== Goal of the exercise ==
Set down the records exactly as they stand, except for any pictures, which you should omit.

== Exercise inputs ==
□ □ □ □
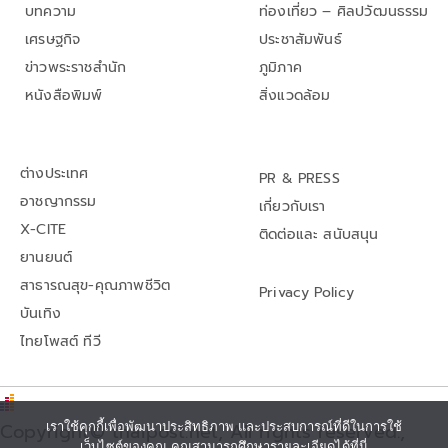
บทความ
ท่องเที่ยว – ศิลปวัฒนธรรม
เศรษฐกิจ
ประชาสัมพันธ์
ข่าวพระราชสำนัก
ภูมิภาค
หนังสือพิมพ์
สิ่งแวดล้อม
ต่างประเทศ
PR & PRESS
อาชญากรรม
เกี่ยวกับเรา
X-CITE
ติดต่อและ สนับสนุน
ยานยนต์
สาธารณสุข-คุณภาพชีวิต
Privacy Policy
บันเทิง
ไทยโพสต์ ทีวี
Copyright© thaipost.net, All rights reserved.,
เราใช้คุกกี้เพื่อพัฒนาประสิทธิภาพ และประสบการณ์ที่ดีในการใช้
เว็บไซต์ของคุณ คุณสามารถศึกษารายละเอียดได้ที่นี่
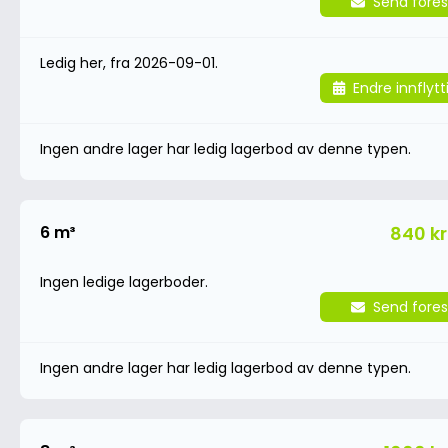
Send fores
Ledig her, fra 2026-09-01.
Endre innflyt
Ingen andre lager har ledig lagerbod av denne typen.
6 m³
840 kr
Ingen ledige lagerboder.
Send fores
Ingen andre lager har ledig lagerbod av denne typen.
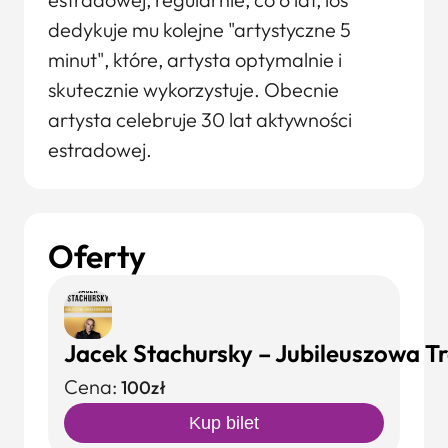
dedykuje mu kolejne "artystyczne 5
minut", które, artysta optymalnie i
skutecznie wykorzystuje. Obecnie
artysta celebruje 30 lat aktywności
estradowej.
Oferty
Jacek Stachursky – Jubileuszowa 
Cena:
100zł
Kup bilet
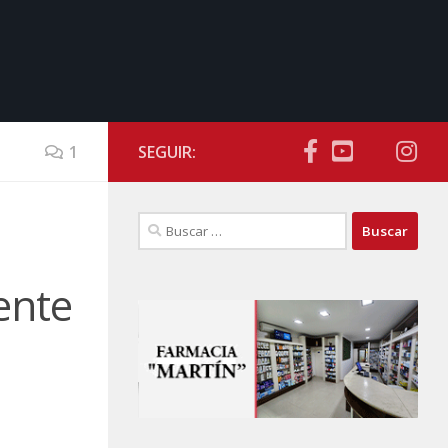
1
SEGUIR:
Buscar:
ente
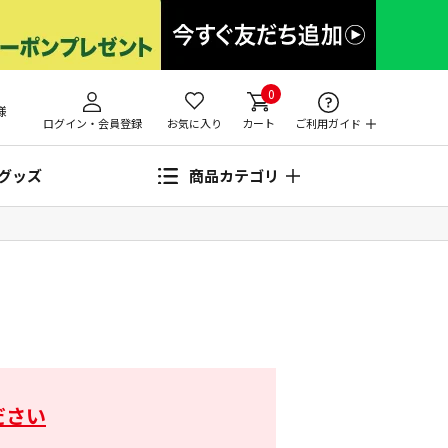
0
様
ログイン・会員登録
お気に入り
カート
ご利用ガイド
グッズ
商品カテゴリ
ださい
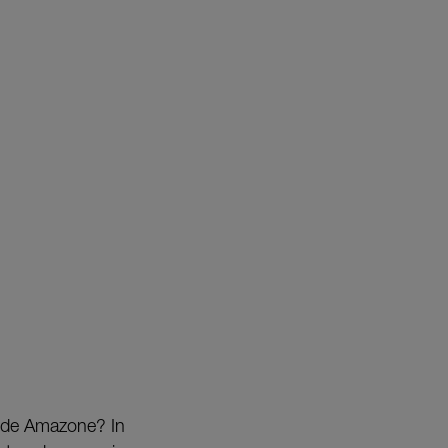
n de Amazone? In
□ □ □ □
== Written reply ==
บทความ
ท่องเที่ยว – ศิลปวัฒนธรรม
เศรษฐกิจ
ประชาสัมพันธ์
ข่าวพระราชสำนัก
ภูมิภาค
หนังสือพิมพ์
สิ่งแวดล้อม
ต่างประเทศ
PR & PRESS
อาชญากรรม
เกี่ยวกับเรา
X-CITE
ติดต่อและ สนับสนุน
ยานยนต์
สาธารณสุข-คุณภาพชีวิต
Privacy Policy
บันเทิง
ไทยโพสต์ ทีวี
Copyright© thaipost.net, All rights reserved.,
เราใช้คุกกี้เพื่อพัฒนาประสิทธิภาพ และประสบการณ์ที่ดีในการใช้
เว็บไซต์ของคุณ คุณสามารถศึกษารายละเอียดได้ที่นี่
Send fores
Ledig her, fra 2026-09-01.
Endre innflyt
Ingen andre lager har ledig lagerbod av denne typen.
6 m³
840 kr
Ingen ledige lagerboder.
Send fores
Ingen andre lager har ledig lagerbod av denne typen.
dedykuje mu kolejne "artystyczne 5
minut", które, artysta optymalnie i
skutecznie wykorzystuje. Obecnie
artysta celebruje 30 lat aktywności
estradowej.
Oferty
Jacek Stachursky – Jubileuszowa 
Cena:
100zł
Kup bilet
1
SEGUIR:
Buscar:
ente
0
様
ログイン・会員登録
お気に入り
カート
ご利用ガイド
グッズ
商品カテゴリ
ださい
n de Amazone? In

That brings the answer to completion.